A key design goal is separation of concerns. Ideally, each subroutine performs a single well-defined task. In this light, the main question revolves not around a subroutine's size but its focus. If your program requires multiple tasks, that implies multiple subroutines.

In more complex scenarios, you may end up with groups of subroutines that logically belong together. They can be organized into libraries or, even better, modules. If possible, you want to avoid a scenario where you end up with multiple scripts that need to communicate with each other, because the usual mechanism for one script to return data to another script is tedious: the first script writes to standard output and the second script must parse that output.
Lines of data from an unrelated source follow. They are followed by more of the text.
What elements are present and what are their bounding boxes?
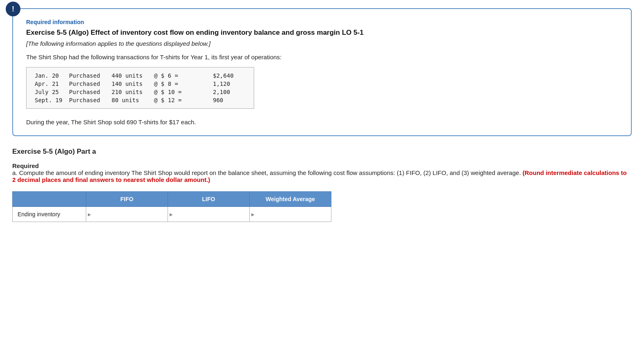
action-4: Purchased (69, 97, 110, 103)
answer-table-wrapper: FIFO LIFO Weighted Average Ending invent… (12, 191, 632, 222)
info-box: ! Required information Exercise 5-5 (Alg… (12, 8, 632, 136)
col-header-weighted: Weighted Average (250, 192, 331, 207)
transaction-row-3: July 25 Purchased 210 units @ $ 10 = 2,1… (35, 88, 246, 96)
italic-note: [The following information applies to th… (26, 40, 618, 47)
part-title: Exercise 5-5 (Algo) Part a (12, 148, 632, 156)
required-section: Required a. Compute the amount of ending… (12, 162, 632, 183)
info-icon: ! (6, 2, 20, 16)
units-1: 440 units (112, 72, 152, 79)
required-bold: Required (12, 162, 39, 169)
fifo-input[interactable] (91, 211, 163, 217)
at-4: @ $ 12 = (154, 97, 211, 103)
total-2: 1,120 (213, 81, 246, 87)
table-row: Ending inventory (13, 207, 331, 222)
sold-text: During the year, The Shirt Shop sold 690… (26, 119, 618, 126)
units-3: 210 units (112, 89, 152, 95)
at-3: @ $ 10 = (154, 89, 211, 95)
date-4: Sept. 19 (35, 97, 67, 103)
weighted-input-cell[interactable] (250, 207, 331, 222)
instruction-text: a. Compute the amount of ending inventor… (12, 169, 632, 183)
action-2: Purchased (69, 81, 110, 87)
table-header-row: FIFO LIFO Weighted Average (13, 192, 331, 207)
total-1: $2,640 (213, 72, 246, 79)
row-label-ending-inventory: Ending inventory (13, 207, 86, 222)
fifo-input-cell[interactable] (86, 207, 168, 222)
total-4: 960 (213, 97, 246, 103)
date-3: July 25 (35, 89, 67, 95)
col-header-label (13, 192, 86, 207)
answer-table: FIFO LIFO Weighted Average Ending invent… (12, 191, 331, 222)
total-3: 2,100 (213, 89, 246, 95)
transaction-row-2: Apr. 21 Purchased 140 units @ $ 8 = 1,12… (35, 80, 246, 88)
required-label-part: Required (12, 162, 632, 169)
weighted-average-input[interactable] (255, 211, 326, 217)
required-label: Required information (26, 19, 618, 25)
col-header-lifo: LIFO (168, 192, 250, 207)
instruction-normal: a. Compute the amount of ending inventor… (12, 169, 521, 176)
date-1: Jan. 20 (35, 72, 67, 79)
units-2: 140 units (112, 81, 152, 87)
col-header-fifo: FIFO (86, 192, 168, 207)
intro-text: The Shirt Shop had the following transac… (26, 54, 618, 61)
lifo-input[interactable] (173, 211, 244, 217)
lifo-input-cell[interactable] (168, 207, 250, 222)
transaction-row-4: Sept. 19 Purchased 80 units @ $ 12 = 960 (35, 96, 246, 104)
at-2: @ $ 8 = (154, 81, 211, 87)
at-1: @ $ 6 = (154, 72, 211, 79)
transaction-row-1: Jan. 20 Purchased 440 units @ $ 6 = $2,6… (35, 72, 246, 80)
date-2: Apr. 21 (35, 81, 67, 87)
exercise-title: Exercise 5-5 (Algo) Effect of inventory … (26, 29, 618, 37)
action-3: Purchased (69, 89, 110, 95)
units-4: 80 units (112, 97, 152, 103)
action-1: Purchased (69, 72, 110, 79)
transaction-table: Jan. 20 Purchased 440 units @ $ 6 = $2,6… (26, 67, 254, 109)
Several years ago I started work at a job requiring that I build a large number of command-line scripts (at least, that's how it turned out; in the beginning, it wasn't clear what we were building). I was quite inexperienced at the time and did not organize the code very well. In hindsight, I should have worked from the premise that I was writing modules rather than scripts. In other words, the real work would have been done by modules, and the scripts (the code executed by a user on the command line) would have remained very small front-ends to invoke the modules in various ways. This would have facilitated code reuse and all of that good stuff. Live and learn, right?

FM
I'm sort of in the same situation now with the loads of command line scripting, hopefully I should fare better than you did all those years ago! Thanks!
Bharat
+2  A: 

Another option that hasn't been mentioned yet for reusing the code in your scripts is to put common code in a module. If you put shared subroutines into a module or modules, you can keep your scripts short and focussed on what they do that is special, while isolating the common code in a easy to access and reuse form.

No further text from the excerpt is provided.